What this task involves: Repeat exactly, and only, the lines from the one containing "Обращения граждан в НИУ ВШЭ" through the last line of the data below.

======== Materials provided ========

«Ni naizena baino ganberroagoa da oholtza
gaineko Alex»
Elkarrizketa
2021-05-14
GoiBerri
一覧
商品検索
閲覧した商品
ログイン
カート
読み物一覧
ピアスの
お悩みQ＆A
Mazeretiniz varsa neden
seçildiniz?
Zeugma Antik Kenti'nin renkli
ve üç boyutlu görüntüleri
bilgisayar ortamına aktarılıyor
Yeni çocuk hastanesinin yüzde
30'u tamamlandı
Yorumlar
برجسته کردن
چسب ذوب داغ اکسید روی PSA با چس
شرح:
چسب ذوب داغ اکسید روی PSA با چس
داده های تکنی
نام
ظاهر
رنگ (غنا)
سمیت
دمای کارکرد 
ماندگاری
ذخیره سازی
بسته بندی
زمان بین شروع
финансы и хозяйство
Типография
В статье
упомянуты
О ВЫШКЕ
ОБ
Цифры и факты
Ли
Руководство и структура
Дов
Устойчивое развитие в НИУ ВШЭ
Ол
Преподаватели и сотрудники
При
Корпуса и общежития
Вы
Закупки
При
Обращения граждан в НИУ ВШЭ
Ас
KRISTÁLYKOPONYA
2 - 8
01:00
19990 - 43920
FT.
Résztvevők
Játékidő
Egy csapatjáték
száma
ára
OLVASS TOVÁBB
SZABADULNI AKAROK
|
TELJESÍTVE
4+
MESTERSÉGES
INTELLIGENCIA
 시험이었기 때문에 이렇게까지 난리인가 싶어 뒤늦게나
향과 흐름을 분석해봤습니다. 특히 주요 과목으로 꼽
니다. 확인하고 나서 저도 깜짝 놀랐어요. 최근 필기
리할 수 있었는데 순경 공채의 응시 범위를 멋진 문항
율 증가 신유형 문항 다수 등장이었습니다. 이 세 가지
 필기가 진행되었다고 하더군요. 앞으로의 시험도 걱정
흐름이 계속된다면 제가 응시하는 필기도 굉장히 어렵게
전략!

========

Answer to this exercise:
Обращения граждан в НИУ ВШЭ
Ас
KRISTÁLYKOPONYA
2 - 8
01:00
19990 - 43920
FT.
Résztvevők
Játékidő
Egy csapatjáték
száma
ára
OLVASS TOVÁBB
SZABADULNI AKAROK
|
TELJESÍTVE
4+
MESTERSÉGES
INTELLIGENCIA
 시험이었기 때문에 이렇게까지 난리인가 싶어 뒤늦게나
향과 흐름을 분석해봤습니다. 특히 주요 과목으로 꼽
니다. 확인하고 나서 저도 깜짝 놀랐어요. 최근 필기
리할 수 있었는데 순경 공채의 응시 범위를 멋진 문항
율 증가 신유형 문항 다수 등장이었습니다. 이 세 가지
 필기가 진행되었다고 하더군요. 앞으로의 시험도 걱정
흐름이 계속된다면 제가 응시하는 필기도 굉장히 어렵게
전략!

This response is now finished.